| Assignment |
For the data below, give the number of lines containing "Zimmermann" and nothing more.

────────────────────────────────────────

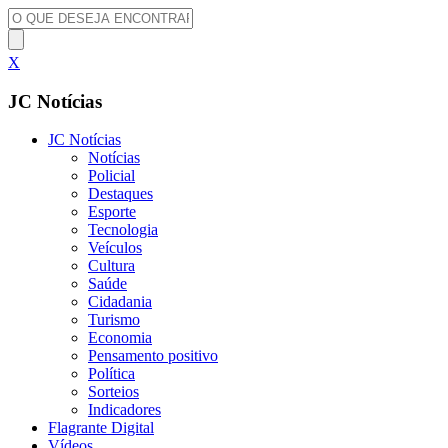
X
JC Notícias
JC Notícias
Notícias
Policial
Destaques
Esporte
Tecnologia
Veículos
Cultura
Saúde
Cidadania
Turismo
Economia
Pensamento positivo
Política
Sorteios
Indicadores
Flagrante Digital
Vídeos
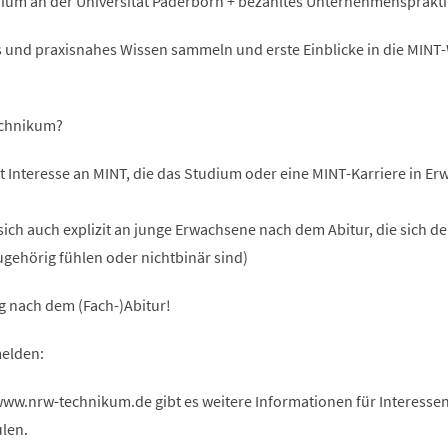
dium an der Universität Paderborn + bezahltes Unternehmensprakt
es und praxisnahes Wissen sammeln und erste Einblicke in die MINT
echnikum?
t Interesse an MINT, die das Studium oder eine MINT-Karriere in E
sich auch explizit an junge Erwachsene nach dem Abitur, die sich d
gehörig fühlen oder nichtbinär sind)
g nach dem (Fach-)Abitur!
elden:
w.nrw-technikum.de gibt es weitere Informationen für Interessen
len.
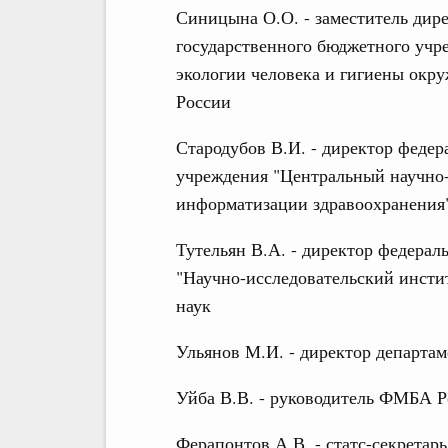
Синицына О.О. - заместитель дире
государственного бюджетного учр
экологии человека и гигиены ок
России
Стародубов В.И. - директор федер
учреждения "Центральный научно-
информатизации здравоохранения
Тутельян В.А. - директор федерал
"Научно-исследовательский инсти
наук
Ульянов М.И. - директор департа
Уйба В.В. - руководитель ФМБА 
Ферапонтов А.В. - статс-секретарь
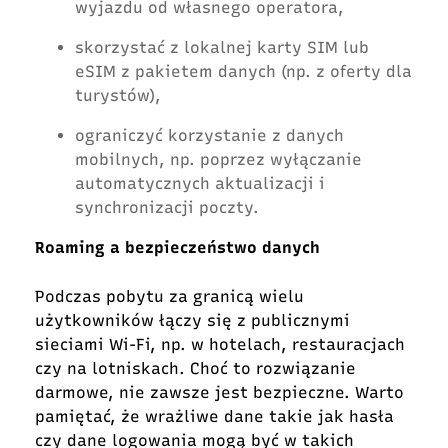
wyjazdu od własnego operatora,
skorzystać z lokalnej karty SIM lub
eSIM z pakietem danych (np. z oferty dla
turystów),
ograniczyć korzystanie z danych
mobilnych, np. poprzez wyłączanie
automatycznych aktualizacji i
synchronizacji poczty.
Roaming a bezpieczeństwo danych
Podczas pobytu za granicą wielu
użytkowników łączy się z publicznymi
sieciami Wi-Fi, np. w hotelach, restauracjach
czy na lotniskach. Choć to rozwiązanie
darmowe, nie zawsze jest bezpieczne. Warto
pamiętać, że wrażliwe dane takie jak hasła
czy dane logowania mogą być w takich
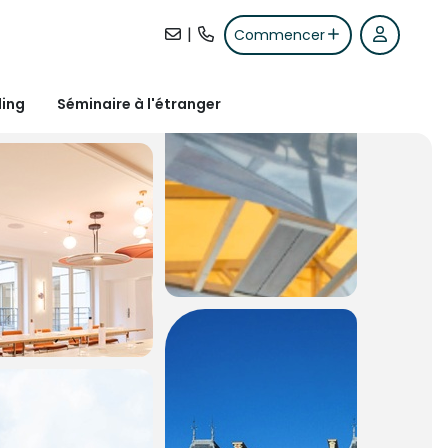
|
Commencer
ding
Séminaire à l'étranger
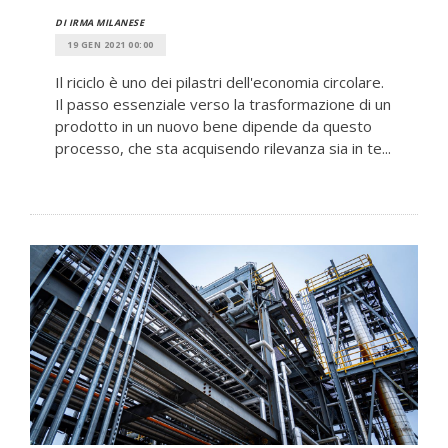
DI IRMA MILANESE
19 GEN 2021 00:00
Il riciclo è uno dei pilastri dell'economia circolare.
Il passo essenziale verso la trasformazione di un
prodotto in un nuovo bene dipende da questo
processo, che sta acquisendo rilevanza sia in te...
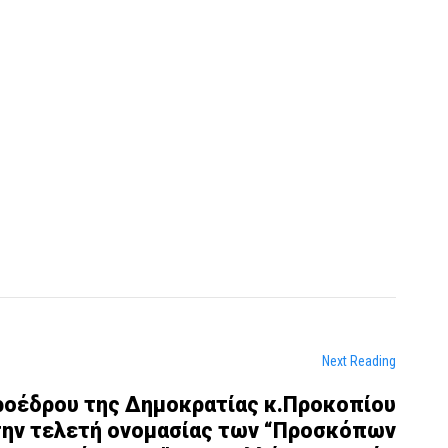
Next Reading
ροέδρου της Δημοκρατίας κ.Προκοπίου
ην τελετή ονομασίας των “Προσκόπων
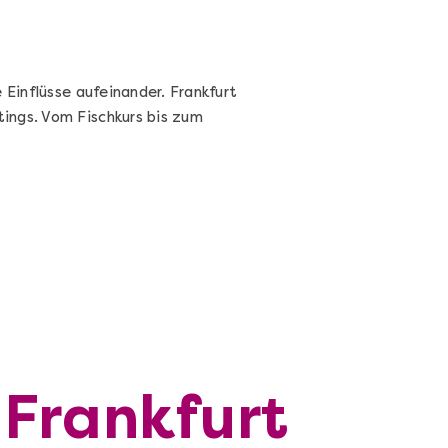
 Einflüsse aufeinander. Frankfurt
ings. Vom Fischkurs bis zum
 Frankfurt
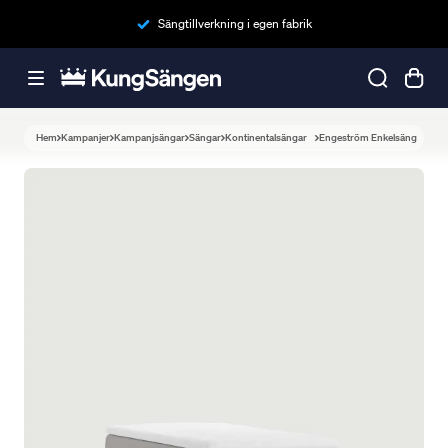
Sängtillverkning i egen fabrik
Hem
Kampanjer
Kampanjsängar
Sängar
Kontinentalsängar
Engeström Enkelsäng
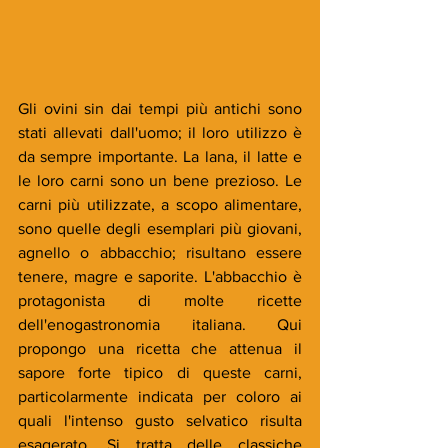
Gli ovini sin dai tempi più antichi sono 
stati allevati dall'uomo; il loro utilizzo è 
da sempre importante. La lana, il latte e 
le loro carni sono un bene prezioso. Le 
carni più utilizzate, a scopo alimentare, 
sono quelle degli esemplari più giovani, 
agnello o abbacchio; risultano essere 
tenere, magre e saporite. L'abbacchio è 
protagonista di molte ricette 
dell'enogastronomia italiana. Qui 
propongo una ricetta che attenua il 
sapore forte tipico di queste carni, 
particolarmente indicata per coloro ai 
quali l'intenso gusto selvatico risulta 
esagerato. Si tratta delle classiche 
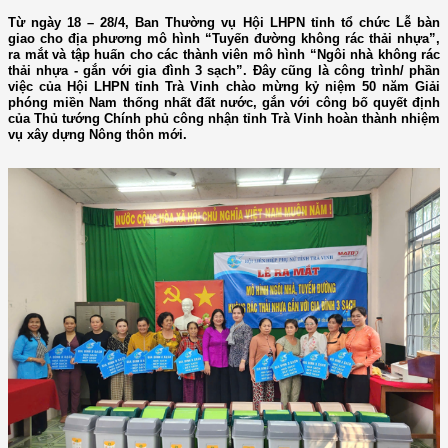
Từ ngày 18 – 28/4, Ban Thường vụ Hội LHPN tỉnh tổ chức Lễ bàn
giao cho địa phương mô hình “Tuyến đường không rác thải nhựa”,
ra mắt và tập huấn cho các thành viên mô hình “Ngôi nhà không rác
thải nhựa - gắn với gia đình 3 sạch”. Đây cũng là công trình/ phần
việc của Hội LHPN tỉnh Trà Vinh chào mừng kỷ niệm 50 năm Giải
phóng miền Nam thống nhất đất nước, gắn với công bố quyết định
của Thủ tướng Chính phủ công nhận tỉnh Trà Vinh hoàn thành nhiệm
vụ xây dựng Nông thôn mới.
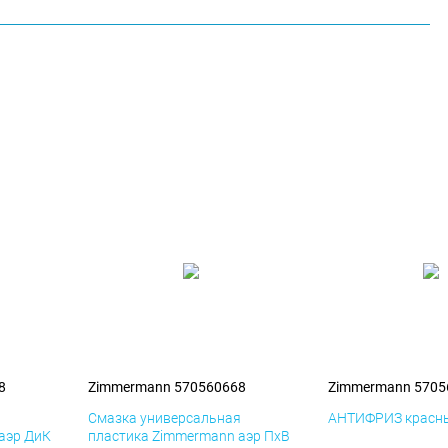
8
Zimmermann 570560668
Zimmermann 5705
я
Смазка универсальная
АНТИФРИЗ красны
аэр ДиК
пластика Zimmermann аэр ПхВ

────────────────────────────────────────

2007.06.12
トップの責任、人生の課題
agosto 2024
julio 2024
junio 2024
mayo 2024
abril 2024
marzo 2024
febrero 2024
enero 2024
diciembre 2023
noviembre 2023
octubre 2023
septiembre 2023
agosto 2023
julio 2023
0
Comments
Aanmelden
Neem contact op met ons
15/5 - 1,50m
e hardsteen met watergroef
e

────────────────────────────────────────

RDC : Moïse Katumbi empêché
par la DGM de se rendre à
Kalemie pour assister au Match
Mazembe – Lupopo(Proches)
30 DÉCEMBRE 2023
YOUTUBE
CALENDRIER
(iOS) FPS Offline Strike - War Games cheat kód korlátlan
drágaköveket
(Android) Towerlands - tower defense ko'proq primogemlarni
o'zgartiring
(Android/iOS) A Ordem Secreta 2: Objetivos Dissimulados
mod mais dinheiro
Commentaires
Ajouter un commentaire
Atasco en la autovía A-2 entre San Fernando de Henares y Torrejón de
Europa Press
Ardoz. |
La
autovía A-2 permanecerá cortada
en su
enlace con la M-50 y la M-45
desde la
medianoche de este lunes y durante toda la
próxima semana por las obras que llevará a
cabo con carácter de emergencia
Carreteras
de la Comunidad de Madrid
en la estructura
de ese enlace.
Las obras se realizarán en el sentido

────────────────────────────────────────

| Expected output |
3